Learn and Visualize Bayesian Network
Used imports:
import bamt.networks as networks
import bamt.preprocessors as pp
import pandas as pd
import numpy as np
import matplotlib.pyplot as plt
from sklearn import preprocessing
from sklearn.ensemble import RandomForestClassifier
from sklearn.neighbors import KNeighborsClassifier
from sklearn.tree import DecisionTreeClassifier
from pgmpy.estimators import K2Score
Importing example data:
data = pd.read_csv(r'../Data/real data/vk_data.csv')
data
Choosing a chunk of data:
cols = ['age', 'sex', 'has_pets', 'is_parent', 'relation', 'is_driver', 'tr_per_month', 'median_tr', 'mean_tr']
data = data[cols]
data[['sex', 'has_pets', 'is_parent', 'relation', 'is_driver']] = data[['sex', 'has_pets', 'is_parent', 'relation', 'is_driver']].astype(str)
Preprocessing data, encode categorical features and discretize numerical features, initialize BN and add nodes:
encoder = preprocessing.LabelEncoder()
discretizer = preprocessing.KBinsDiscretizer(n_bins=5, encode='ordinal', strategy='quantile')
p = pp.Preprocessor([('encoder', encoder), ('discretizer', discretizer)])

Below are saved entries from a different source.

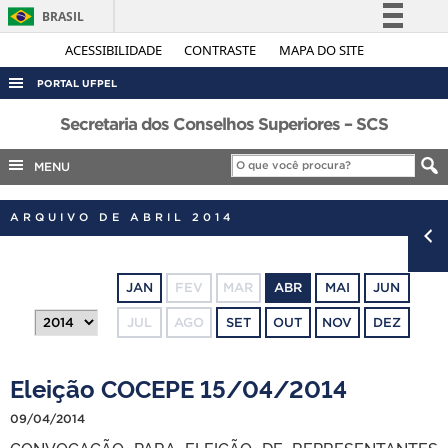
BRASIL
Simplifique!
ACESSIBILIDADE
CONTRASTE
MAPA DO SITE
Comunica BR
PORTAL UFPEL
Participe
ACESSO À INFORMAÇÃO
Secretaria dos Conselhos Superiores – SCS
Acesso à informação
AUDITORIA
MENU
Legislação
COBALTO
Canais
ARQUIVO DE ABRIL 2014
CONCURSOS
EDITAIS
JAN
FEV
MAR
ABR
MAI
JUN
INTERNACIONAL
JUL
AGO
SET
OUT
NOV
DEZ
OUVIDORIA
PORTARIAS
Eleição COCEPE 15/04/2014
TELEFONES
09/04/2014
CONVOCAÇÃO PARA ELEIÇÃO DE REPRESENTANTES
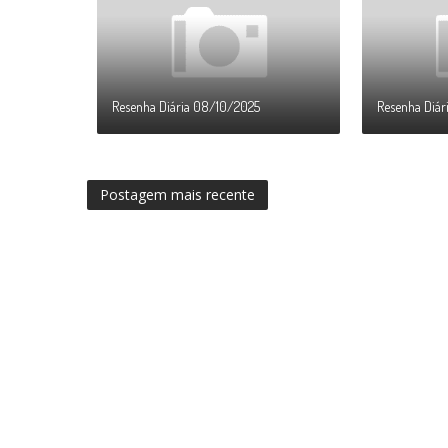
Resenha Diária 08/10/2025
Resenha Diár
Postagem mais recente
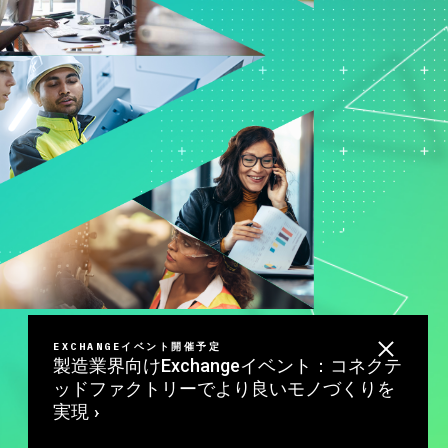
ド
マーケティングデータ分析
ー
研究開発
ロジ
EXCHANGEイベント開催予定
製造業界向けExchangeイベント：コネクテ
ッドファクトリーでより良いモノづくりを
実現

discretized_data, est = p.apply(data)
bn = networks.HybridBN(has_logit=True, use_mixture=True) # init BN
info = p.info
info
bn.add_nodes(info)
Learning BN structure and parameters with HillClimbing algorithm:
bn.add_edges(discretized_data, scoring_function=('K2',K2Score))
bn.set_classifiers(classifiers={'age': DecisionTreeClassifier(),
'relation': RandomForestClassifier(),
'is_driver': KNeighborsClassifier(n_neighbors=2)})
bn.fit_parameters(data)
Visualize BN structure:
bn.plot('bn.html')
The visualized BN structure will not be rendered by jupyter notebook, but you can see it in the root directory of the project.